This will be the project I start with tomorrow, as it’s only half serious, and I won’t feel horrible if it ends up being horrible tomorrow. I mean, I want it to be good, and I have higher hopes for it than I should given the nature of it, but I don’t care about it as much as I do the others.

2. For Real This Time
After a traumatizing event at the end of eighth grade, Maggie Fitts , less affectionately referred to by her classmates as “Maggie Doesn’t Fitts,” is determined to lose weight – for real this time. When she meets Parker Williams, she’s even more determined to lose the weight. If she can pull this off, just maybe she can start high school with a new body and a new boyfriend.

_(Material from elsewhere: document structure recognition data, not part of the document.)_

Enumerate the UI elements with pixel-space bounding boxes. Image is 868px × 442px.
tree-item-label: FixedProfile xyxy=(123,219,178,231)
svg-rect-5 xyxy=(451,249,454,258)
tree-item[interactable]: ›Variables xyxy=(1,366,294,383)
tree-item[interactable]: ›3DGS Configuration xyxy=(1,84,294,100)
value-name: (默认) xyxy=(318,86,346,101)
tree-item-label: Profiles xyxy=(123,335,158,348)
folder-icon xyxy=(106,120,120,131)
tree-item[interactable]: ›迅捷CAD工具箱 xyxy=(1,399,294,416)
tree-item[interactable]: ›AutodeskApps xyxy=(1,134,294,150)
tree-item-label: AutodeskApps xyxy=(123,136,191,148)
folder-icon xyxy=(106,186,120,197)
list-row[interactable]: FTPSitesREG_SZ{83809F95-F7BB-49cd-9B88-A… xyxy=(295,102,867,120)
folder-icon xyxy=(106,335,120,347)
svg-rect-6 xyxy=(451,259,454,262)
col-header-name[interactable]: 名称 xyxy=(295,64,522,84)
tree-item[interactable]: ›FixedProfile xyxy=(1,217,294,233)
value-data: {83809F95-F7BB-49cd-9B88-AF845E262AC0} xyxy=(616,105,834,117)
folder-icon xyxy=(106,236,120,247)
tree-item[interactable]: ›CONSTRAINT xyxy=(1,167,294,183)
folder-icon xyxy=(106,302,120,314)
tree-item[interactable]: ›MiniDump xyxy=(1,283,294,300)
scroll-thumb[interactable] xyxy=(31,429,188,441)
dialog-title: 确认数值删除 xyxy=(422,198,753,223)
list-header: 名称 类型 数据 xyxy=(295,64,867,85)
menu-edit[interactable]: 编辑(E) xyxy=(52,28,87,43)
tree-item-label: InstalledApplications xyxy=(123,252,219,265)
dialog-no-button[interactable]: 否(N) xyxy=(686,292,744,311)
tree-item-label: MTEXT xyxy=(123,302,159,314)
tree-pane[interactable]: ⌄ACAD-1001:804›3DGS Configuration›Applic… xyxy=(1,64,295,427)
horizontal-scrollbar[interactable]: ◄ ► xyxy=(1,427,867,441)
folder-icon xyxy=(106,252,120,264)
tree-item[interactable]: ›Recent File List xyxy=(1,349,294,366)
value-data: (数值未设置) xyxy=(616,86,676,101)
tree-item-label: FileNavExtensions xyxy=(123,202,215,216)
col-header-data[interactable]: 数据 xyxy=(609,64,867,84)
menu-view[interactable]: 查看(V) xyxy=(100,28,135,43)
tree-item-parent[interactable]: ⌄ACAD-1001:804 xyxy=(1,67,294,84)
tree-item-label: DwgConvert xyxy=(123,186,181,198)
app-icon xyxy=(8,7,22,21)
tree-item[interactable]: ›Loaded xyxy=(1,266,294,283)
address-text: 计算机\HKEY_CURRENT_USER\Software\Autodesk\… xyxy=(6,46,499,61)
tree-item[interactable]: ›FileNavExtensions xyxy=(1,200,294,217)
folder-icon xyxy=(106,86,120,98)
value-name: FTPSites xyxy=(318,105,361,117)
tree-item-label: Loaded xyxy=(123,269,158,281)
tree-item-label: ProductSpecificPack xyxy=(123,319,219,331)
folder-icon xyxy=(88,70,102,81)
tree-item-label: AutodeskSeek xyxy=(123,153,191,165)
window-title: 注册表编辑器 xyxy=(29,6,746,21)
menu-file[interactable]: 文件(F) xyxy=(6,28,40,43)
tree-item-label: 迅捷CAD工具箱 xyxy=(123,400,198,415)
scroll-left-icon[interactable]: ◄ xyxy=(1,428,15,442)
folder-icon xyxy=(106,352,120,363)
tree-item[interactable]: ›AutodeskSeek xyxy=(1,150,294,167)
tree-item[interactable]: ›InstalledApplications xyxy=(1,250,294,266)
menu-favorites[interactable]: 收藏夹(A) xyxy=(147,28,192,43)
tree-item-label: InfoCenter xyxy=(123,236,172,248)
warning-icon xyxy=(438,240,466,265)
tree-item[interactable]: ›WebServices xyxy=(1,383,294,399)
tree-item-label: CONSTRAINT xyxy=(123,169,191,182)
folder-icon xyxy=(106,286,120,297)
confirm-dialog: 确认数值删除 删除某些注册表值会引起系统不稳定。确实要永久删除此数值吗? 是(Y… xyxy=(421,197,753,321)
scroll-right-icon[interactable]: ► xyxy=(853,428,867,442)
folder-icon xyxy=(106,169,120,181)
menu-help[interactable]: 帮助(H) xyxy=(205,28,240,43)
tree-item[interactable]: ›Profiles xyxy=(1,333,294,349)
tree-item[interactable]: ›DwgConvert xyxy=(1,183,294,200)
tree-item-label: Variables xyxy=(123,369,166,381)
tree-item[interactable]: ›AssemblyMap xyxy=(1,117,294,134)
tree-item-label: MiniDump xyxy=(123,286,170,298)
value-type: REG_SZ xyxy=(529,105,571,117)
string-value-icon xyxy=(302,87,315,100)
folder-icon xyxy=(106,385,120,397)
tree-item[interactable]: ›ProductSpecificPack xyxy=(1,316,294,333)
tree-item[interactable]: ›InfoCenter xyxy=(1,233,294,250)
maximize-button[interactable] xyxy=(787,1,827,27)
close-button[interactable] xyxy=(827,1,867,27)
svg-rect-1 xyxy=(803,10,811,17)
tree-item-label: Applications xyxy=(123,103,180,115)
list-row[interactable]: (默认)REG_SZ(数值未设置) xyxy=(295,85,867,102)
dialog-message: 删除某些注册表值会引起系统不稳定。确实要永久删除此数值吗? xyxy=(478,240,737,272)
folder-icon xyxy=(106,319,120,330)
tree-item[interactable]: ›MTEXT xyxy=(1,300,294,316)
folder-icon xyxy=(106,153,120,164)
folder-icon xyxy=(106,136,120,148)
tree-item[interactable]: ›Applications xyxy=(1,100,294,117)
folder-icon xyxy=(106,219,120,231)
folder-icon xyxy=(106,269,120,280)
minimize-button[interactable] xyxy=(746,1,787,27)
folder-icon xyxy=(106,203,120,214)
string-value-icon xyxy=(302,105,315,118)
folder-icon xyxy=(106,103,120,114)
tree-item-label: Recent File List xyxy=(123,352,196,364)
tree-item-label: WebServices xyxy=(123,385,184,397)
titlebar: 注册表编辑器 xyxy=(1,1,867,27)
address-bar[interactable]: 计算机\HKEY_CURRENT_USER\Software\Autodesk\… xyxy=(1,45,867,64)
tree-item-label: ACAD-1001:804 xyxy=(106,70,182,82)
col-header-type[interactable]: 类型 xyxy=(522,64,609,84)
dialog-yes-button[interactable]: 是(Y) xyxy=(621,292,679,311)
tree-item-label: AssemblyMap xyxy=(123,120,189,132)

But then Maggie’s parents give her news that threatens to destroy not only her diet but also her way of life. Will she find the strength to deal with her problems and stick with her diet, or will she succumb to the sadness that threatens to overwhelm her? And is losing weight even that important anymore?

3. Alone (working title)
In 2018, Congress passed what have come to be known as the Family Values amendments. The Personhood Amendment declares that life begins at conception and ends at natural death. The Marriage Amendment declares that marriage is between a man and a woman. It further states that only married couples can adopt children. As a result, half of all children are raised in overcrowded orphanages, anxiously awaiting the day they turn 18 and are released on their own without anyway to go.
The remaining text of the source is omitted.